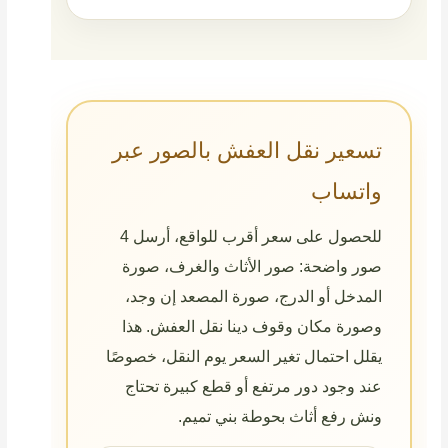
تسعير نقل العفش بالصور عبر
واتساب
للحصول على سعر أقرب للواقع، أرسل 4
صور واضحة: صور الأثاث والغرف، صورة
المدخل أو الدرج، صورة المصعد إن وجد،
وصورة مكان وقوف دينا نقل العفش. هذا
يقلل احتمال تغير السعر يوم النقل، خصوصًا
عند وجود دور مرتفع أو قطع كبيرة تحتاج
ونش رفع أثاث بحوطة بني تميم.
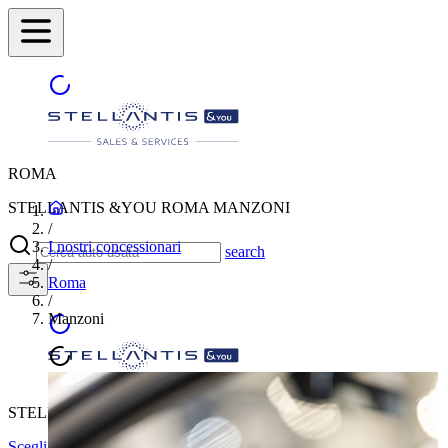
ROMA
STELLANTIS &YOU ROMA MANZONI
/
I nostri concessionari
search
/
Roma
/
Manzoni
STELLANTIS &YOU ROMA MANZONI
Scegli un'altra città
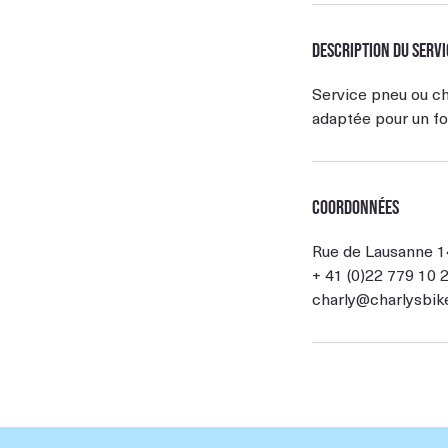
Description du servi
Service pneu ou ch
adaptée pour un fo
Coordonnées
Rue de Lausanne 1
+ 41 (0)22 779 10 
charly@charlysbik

——

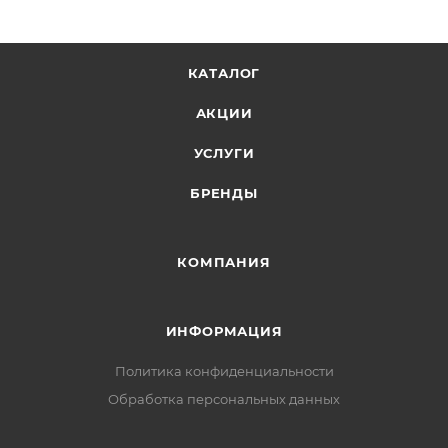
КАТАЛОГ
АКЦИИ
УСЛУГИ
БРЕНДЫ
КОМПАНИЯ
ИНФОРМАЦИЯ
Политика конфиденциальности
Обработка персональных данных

——

Show all lines above holding the word "العفش".

تسعير نقل العفش بالصور عبر
وصورة مكان وقوف دينا نقل العفش. هذا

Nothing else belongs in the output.